How to complete this task: Each line below that includes the word "pelo" is to be reported.

Input data: Begin

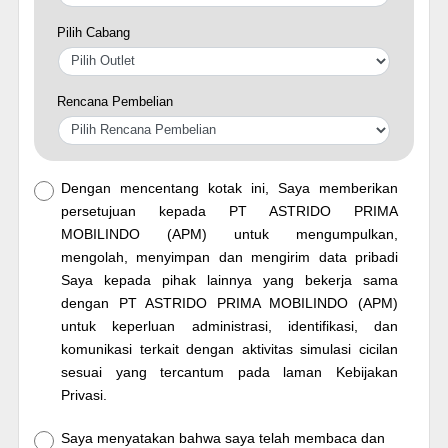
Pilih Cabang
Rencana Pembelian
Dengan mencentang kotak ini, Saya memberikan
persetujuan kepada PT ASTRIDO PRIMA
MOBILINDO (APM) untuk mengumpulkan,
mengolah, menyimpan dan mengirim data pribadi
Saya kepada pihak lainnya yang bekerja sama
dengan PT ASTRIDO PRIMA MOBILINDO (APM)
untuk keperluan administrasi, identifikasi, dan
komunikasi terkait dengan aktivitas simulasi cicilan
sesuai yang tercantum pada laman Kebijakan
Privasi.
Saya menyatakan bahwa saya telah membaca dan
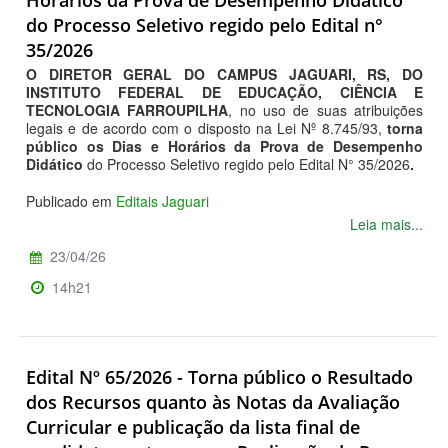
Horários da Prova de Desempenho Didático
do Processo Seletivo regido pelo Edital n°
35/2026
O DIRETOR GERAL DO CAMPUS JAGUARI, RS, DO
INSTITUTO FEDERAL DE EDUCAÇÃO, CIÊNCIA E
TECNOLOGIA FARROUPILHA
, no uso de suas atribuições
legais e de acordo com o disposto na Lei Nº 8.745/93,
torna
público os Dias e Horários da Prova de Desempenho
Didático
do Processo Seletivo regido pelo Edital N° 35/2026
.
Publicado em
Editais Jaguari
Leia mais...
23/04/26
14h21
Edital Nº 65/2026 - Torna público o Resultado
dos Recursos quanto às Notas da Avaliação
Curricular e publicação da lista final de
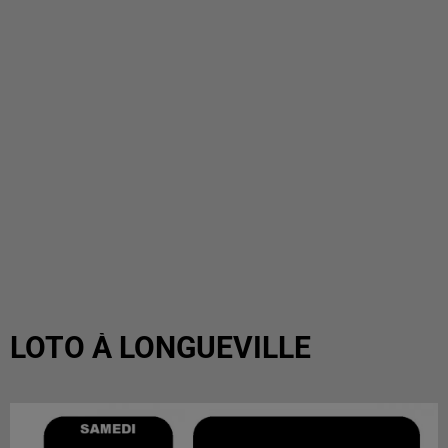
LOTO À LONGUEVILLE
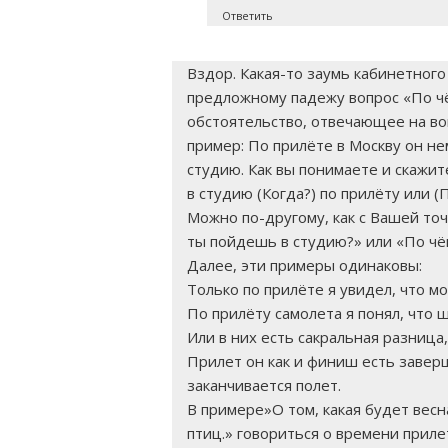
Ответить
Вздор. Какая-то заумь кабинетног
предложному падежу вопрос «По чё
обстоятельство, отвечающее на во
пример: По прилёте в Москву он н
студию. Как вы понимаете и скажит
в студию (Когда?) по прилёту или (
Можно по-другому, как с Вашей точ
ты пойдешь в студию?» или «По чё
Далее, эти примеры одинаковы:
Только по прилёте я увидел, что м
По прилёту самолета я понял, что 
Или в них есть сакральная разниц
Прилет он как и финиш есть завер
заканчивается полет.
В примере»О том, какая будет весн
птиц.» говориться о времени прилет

Input data: End
Input data: Begin

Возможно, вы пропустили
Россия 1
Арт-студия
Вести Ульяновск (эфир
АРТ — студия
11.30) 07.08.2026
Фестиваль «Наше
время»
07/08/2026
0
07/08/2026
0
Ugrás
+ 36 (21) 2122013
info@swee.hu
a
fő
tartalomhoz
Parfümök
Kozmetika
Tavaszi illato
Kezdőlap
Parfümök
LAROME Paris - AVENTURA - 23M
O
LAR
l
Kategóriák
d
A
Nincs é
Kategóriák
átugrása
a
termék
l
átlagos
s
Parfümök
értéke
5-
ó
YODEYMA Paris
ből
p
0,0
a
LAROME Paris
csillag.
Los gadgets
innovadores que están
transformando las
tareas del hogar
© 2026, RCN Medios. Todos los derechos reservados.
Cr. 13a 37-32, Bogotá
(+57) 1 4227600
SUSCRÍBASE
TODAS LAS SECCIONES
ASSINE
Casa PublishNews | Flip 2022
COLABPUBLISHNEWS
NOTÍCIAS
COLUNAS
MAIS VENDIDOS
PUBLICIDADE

Input data: End
Input data: Begin

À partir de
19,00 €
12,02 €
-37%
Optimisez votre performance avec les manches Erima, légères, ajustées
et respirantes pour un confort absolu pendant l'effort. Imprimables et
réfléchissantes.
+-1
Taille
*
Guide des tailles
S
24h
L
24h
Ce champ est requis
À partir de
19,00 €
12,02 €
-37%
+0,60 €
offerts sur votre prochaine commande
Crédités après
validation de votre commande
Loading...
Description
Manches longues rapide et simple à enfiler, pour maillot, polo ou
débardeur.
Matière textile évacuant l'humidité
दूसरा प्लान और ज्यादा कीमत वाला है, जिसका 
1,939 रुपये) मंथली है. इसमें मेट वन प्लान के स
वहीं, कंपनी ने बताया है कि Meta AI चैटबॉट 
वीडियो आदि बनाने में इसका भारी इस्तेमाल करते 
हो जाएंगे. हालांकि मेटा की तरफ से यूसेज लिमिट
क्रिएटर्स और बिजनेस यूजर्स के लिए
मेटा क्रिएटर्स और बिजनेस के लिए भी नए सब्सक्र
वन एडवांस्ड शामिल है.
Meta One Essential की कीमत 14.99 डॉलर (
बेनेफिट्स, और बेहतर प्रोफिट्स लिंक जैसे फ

Input data: End

Task response:
do Processo Seletivo regido pelo Edital n°
do Processo Seletivo regido pelo Edital N° 35/2026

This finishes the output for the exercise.